3 things to do when thrusting with the longsword

The perfect thrust is a thing of beauty. It is decisive, powerful, and it stops all counters and after blows from the opponent—in real life it ends the fight, and in competitions it makes the crowds cheer. So how do you perform the perfect thrust? Here are three simple things to practice.

  1. Pick the right target

As beautiful as the perfect thrust is, as embarrassing it is to get a double thrust or getting hit while thrusting. It’s not hard to imagine that there have been quite a few instances in history where both fencers have fallen to the ground pierced by each other’s blades. In a less sensitive time, it’s also easy to imagine that these fencers may have received some post mortem ridicule.

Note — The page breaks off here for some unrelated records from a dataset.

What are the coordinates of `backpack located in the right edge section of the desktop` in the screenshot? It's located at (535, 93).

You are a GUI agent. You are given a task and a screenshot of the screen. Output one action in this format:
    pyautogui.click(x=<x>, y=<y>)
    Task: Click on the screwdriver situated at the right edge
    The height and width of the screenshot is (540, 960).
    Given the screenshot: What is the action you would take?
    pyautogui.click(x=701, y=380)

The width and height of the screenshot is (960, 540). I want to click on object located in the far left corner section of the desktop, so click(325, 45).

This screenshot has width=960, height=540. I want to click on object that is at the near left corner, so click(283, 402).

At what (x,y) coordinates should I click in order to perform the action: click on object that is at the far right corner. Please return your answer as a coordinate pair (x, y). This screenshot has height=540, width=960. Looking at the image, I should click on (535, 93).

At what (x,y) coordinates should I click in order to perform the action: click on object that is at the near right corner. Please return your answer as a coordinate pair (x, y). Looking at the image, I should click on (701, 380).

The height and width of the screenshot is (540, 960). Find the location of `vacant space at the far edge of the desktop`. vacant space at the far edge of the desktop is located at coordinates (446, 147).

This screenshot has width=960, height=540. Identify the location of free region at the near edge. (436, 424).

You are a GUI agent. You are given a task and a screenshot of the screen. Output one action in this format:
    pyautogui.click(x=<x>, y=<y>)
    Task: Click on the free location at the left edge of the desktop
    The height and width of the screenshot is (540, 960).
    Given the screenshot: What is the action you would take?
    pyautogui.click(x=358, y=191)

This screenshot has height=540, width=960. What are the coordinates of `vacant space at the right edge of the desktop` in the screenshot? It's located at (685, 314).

Picking the right target means that you thrust at an opening where you can close the incoming line of attack from the opponent to avoid a double hit.

Thrust to the heart, and we’re to blame… Dennis and me ending up on each other’s blades during a final at Swordfish

One way of training this is to move in behind your sword as you are closing a line and seek opposition of the blades. Another is to practise timing your thrust just as the opponent has moved into a position or guard.

2. Use the cross guard to protect your hands

Angling the blade makes it easier to make sure that your hands stay safe throughout the entire movement. If you start from a pflug position on your right-hand side and thrust to an extended ochs position, you should angle your blade to 45 degrees, to best protect your hands. If you are thrusting down the centre line, binding the opponent’s sword, you can simply turn the edge against his blade, to create a better angle of the thrust and protect the hands.

Leading with the tip, closing the line, stabbing the face. Pretty.

3. Extend the arms before stepping

The thrust starts with the extension of the arms, creating a threat behind which your body moves. Executed well the motion is smooth and fluid, but it is important that they do actually move first. The extended blade presents a threat that the opponent will have to deal with and it lets you close an incoming line as well, to prevent a counter thrust.

After the extension of the arms you step. Thrusting can be done both with a simple step or passing step and this depends on how far your thrust must travel as well as how you bind the opponent.

If you connect with the opponent’s blade, try to remain in the bind to prevent the after blow. Disengaging to parry incoming blades, or pushing forward to close the distance and wrestle, should be done depending on what is the safest course of action.

Thrust to the face, closing the line at Swordfish.